[Provided material Boundary: Start]

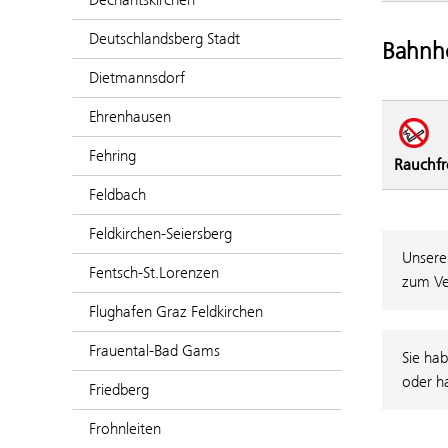
Deutschlandsberg Stadt
Bahnho
Dietmannsdorf
Ehrenhausen
Fehring
Rauchfr
Feldbach
Feldkirchen-Seiersberg
Unsere
Fentsch-St.Lorenzen
zum Ve
Flughafen Graz Feldkirchen
Frauental-Bad Gams
Sie hab
oder h
Friedberg
Frohnleiten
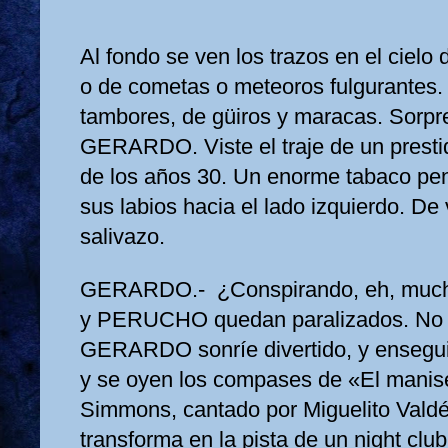
Al fondo se ven los trazos en el cielo d
o de cometas o meteoros fulgurantes.
tambores, de güiros y maracas. Sorp
GERARDO. Viste el traje de un prestidi
de los años 30. Un enorme tabaco pe
sus labios hacia el lado izquierdo. D
salivazo.
GERARDO.- ¿Conspirando, eh, mu
y PERUCHO quedan paralizados. No 
GERARDO sonríe divertido, y ensegu
y se oyen los compases de «El manis
Simmons, cantado por Miguelito Vald
transforma en la pista de un night c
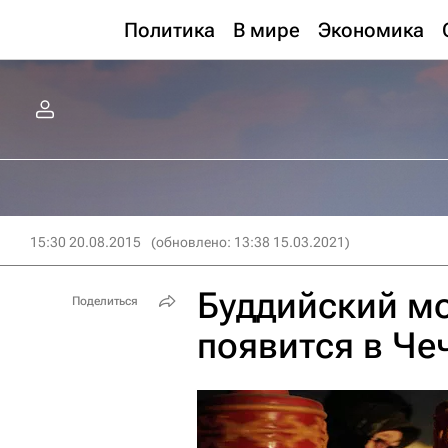
Политика
В мире
Экономика
15:30 20.08.2015
(обновлено: 13:38 15.03.2021)
Буддийский м
Поделиться
появится в Че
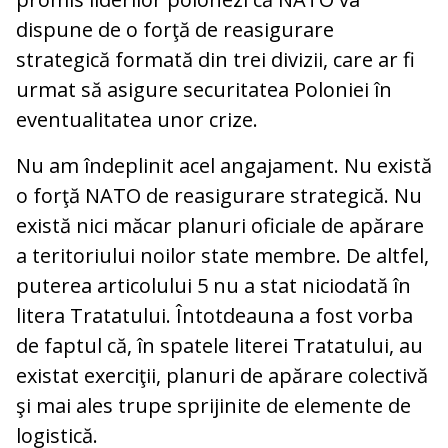
dispune de o forţă de reasigurare
strategică formată din trei divizii, care ar fi
urmat să asigure securitatea Poloniei în
eventualitatea unor crize.
Nu am îndeplinit acel angajament. Nu există
o forţă NATO de reasigurare strategică. Nu
există nici măcar planuri oficiale de apărare
a teritoriului noilor state membre. De altfel,
puterea articolului 5 nu a stat niciodată în
litera Tratatului. Întotdeauna a fost vorba
de faptul că, în spatele literei Tratatului, au
existat exerciţii, planuri de apărare colectivă
şi mai ales trupe sprijinite de elemente de
logistică.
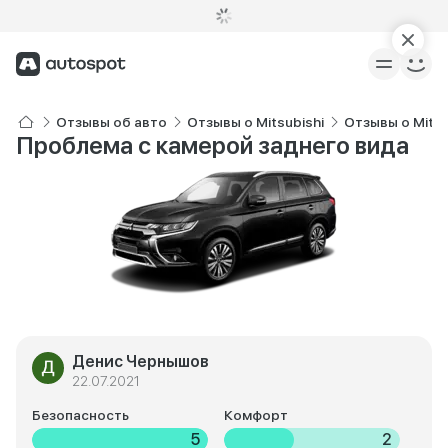
Отзывы об авто
Отзывы о Mitsubishi
Отзывы о Mitsu
Проблема с камерой заднего вида
Денис Чернышов
22.07.2021
Безопасность
Комфорт
5
2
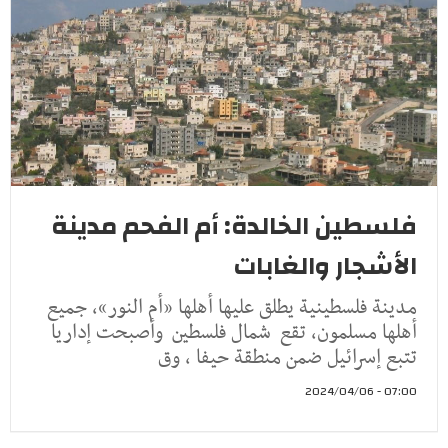
فلسطين الخالدة: أم الفحم مدينة
الأشجار والغابات
مدينة فلسطينية يطلق عليها أهلها «أم النور»، جميع
أهلها مسلمون، تقع شمال فلسطين وأصبحت إداريا
تتبع إسرائيل ضمن منطقة حيفا ، وق
07:00 - 2024/04/06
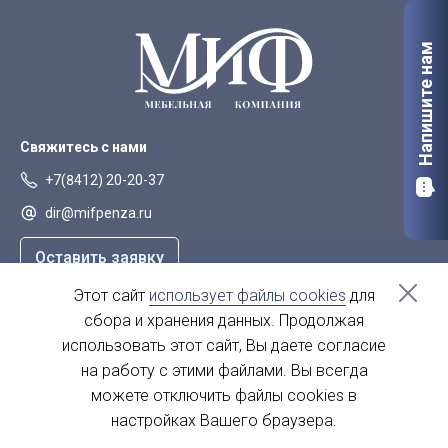
Напишите нам
Свяжитесь с нами
+7(8412) 20-20-37
dir@mifpenza.ru
Оставить заявку
Этот сайт
использует файлы cookies
для
Наш адрес
сбора и хранения данных. Продолжая
г. Пенза, ул. Аустрина, 139а
использовать этот сайт, Вы даете согласие
на работу с этими файлами. Вы всегда
пн-пт - с 9.00-18.00
сб, вс - выходной
можете отключить файлы cookies в
настройках Вашего браузера.
© 2004 - 2026. МиФ Корпусная мебель Все права защищены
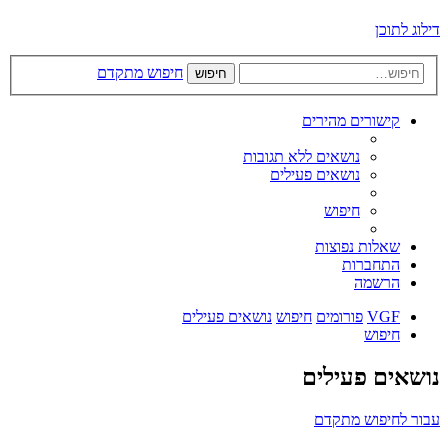
דילוג לתוכן
חיפוש מתקדם
חיפוש
קישורים מהירים
נושאים ללא תגובות
נושאים פעילים
חיפוש
שאלות נפוצות
התחברות
הרשמה
VGF
פורומים
חיפוש
נושאים פעילים
חיפוש
נושאים פעילים
עבור לחיפוש מתקדם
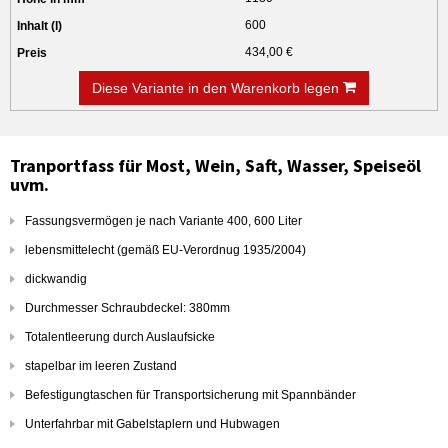
600
434,00 €
Diese Variante in den Warenkorb legen
Tranportfass für Most, Wein, Saft, Wasser, Speiseöl
uvm.
Fassungsvermögen je nach Variante 400, 600 Liter
lebensmittelecht (gemäß EU-Verordnug 1935/2004)
dickwandig
Durchmesser Schraubdeckel: 380mm
Totalentleerung durch Auslaufsicke
stapelbar im leeren Zustand
Befestigungtaschen für Transportsicherung mit Spannbänder
Unterfahrbar mit Gabelstaplern und Hubwagen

[Provided material Boundary: End]

| What you need to do |
The reply should hold only the lines from the first line of the records above through the line containing "o forţă NATO de reasigurare strategică. Nu", copied exactly and without pictures.

| Result of the exercise |
Deutschlandsberg Stadt
Bahnho
Dietmannsdorf
Ehrenhausen
Fehring
Rauchfr
Feldbach
Feldkirchen-Seiersberg
Unsere
Fentsch-St.Lorenzen
zum Ve
Flughafen Graz Feldkirchen
Frauental-Bad Gams
Sie hab
oder h
Friedberg
Frohnleiten
Al fondo se ven los trazos en el cielo d
o de cometas o meteoros fulgurantes.
tambores, de güiros y maracas. Sorp
GERARDO. Viste el traje de un prestidi
de los años 30. Un enorme tabaco pe
sus labios hacia el lado izquierdo. D
salivazo.
GERARDO.- ¿Conspirando, eh, mu
y PERUCHO quedan paralizados. No 
GERARDO sonríe divertido, y ensegu
y se oyen los compases de «El manis
Simmons, cantado por Miguelito Vald
transforma en la pista de un night c
Политика
В мире
Экономика
15:30 20.08.2015
(обновлено: 13:38 15.03.2021)
Буддийский м
Поделиться
появится в Че
dispune de o forţă de reasigurare
strategică formată din trei divizii, care ar fi
urmat să asigure securitatea Poloniei în
eventualitatea unor crize.
Nu am îndeplinit acel angajament. Nu există
o forţă NATO de reasigurare strategică. Nu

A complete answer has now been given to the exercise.